Katsuki'den bir ses gelmiyordu. Hala yaşadığı şeyleri düşünüyordu. Annesi odadan çıktı ve hastaneden çıkış işlemlerini yaptırmaya gitti. Katsuki yatağında oturmuş duvara bakıyordu. Odada duvara asılı olan eski bir takvim vardı, ve bu takvime göre şuanda 28 yaşındaydı. Nasıl olurdu? Onca yıl... Gerçekte İzuku'dan bir özür bile dileyememişti... Yaptığı tüm zorbalıklar için bir özür bile dileyememişti. Lise'ye bile gitmemişti o. Ya liste? Ölmeden önce İzuku'yla birlikte yapmak istediği şeylerin listesi? Gerçekleştirememişti, gerçekleştiremezdi artık... Katsuki bu düşüncelere dalmış düşünürken, annesi odaya girdi.
"Hadi Katsuki...Eve gideceğiz."
Mitsuki Katsuki'ye yeni olmayan fakat hiç giyilmediği belli olan bir çift kıyafet verdikten sonra odadan çıktı.
"Seni bekliyorum dışarıda civcivim"
"..."
Katsuki zorlanarakta olsa ayağa kalktı, ve kıyafetlerini giymeye başladı. O uyurken ona yapılan egzersizler sayesinde zorda olsa hareket edebiliyor, koşamasada yürüyebiliyordu. Katsuki giyindikten sonra kapıyı açtı ve onu koridorda bekleyen annesine baktı. Annesi en son hatırladığından daha da yaşlı görünüyordu. Yüzü kırışmış, hafif kamburlaşmıştı. Yanına gitti ve sırtına dokundu.
"Ah, geldin mi civcivim? Hadi gel gidelim."
Katsuki birşey demek yerine sadece yere bakmakla yetindi. Annesi yürümeye başlayınca onu takip etti, ve birlikte arabaya bindiler. Annesi arabalarını değiştirmişti. Eski siyah arabanın yerine kırmızı bir araba vardı artık. Annesi öne direksiyona geçti, katsuki ise arkada cam kenarına oturdu. Kafasını cama yaslayıp gözlerini kapadı.
...
Yaklaşık yarım saatlik bir yoldan sonra evlerine varmışlardı. Evleri hala aynıydı, değiştirmemişti annesi. Fakat karşıda İzuku'ların evi yerine başka bir ev duruyordu.
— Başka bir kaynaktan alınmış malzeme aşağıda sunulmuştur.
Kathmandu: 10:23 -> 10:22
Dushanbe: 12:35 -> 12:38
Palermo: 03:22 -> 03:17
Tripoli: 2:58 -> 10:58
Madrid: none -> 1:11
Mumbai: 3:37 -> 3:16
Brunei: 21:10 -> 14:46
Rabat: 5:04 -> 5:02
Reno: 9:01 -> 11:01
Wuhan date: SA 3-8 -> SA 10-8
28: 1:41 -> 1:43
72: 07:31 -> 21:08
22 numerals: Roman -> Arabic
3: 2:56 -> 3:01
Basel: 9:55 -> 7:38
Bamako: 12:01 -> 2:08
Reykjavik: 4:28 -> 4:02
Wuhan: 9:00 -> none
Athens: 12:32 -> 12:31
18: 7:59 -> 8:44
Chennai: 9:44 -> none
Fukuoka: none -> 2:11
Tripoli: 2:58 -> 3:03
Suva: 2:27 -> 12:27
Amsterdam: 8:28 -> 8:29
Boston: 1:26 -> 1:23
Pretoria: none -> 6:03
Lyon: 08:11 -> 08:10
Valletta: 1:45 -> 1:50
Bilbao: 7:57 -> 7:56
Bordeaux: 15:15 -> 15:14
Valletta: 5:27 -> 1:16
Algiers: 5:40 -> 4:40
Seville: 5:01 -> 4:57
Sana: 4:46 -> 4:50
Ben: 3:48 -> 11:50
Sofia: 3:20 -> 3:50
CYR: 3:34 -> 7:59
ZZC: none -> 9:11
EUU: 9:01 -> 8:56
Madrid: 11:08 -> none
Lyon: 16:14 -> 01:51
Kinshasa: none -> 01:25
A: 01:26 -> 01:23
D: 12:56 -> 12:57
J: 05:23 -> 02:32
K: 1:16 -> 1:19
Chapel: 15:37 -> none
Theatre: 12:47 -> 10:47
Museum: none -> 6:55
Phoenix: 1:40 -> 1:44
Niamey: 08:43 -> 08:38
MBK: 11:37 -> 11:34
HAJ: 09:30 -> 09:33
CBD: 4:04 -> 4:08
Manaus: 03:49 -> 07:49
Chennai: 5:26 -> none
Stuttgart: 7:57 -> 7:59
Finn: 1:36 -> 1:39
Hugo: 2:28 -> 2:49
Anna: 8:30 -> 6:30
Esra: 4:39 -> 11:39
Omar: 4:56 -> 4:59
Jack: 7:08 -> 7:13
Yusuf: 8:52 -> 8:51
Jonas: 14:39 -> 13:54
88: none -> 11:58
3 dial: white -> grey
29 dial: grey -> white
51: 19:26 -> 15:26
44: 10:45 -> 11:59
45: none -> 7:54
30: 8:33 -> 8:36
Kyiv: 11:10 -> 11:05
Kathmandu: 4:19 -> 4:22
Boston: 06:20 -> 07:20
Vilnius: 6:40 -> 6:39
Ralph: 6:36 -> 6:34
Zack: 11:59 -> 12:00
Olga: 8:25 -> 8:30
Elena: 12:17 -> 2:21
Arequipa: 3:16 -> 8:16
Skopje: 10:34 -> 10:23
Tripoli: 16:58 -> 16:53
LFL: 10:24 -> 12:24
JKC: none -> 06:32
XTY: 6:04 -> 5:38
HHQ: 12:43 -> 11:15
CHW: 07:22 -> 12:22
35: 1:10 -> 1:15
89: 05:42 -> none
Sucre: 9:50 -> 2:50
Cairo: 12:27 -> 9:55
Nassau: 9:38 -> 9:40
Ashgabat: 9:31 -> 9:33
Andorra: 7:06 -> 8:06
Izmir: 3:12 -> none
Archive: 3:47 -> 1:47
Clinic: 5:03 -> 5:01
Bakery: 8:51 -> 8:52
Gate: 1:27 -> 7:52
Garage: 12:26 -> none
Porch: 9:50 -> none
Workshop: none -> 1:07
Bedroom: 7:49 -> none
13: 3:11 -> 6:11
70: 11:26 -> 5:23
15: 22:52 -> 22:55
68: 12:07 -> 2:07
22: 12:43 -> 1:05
"İnko teyze...Evini mi yeniletti?"
"...Hayır."
"Başka bir yere mi taşındı?..."
"..."
"?..."
"Öldü."
Katsuki her ne kadar şok olsada, sessiz kalmayı seçmişti. Kapanan yaraları deşmenin iyi bir fikir olmayacağını düşünüyordu. Ama deku'su için geçerli değildi bu. İzuku'yu ölsede unutmazdı. Onun biriciğiydi o. Halada öyle. Mitsuki evin kapsını açmak için çantasında anahtarını arıyordu, ve 2 dakikalık bir uraştan sonra bulmuştu. Kapıyı açtı, ve içeri girdiler.
ŞİMDİ OKUDUĞUN
-forget me not-//~bakudeku~//
FanficNedenini sordu Katsuki kendi kendine. Neden her şey böyle olmuştu? Bu bir büyü müydü yoksa bir lanet mi?... Ne yapması gerekiyordu tüm bu olanlardan sonra?... Hayatına devam mı etmeliydi yoksa son mu vermeliydi. O da bilmiyordu. Bu hikayenin son...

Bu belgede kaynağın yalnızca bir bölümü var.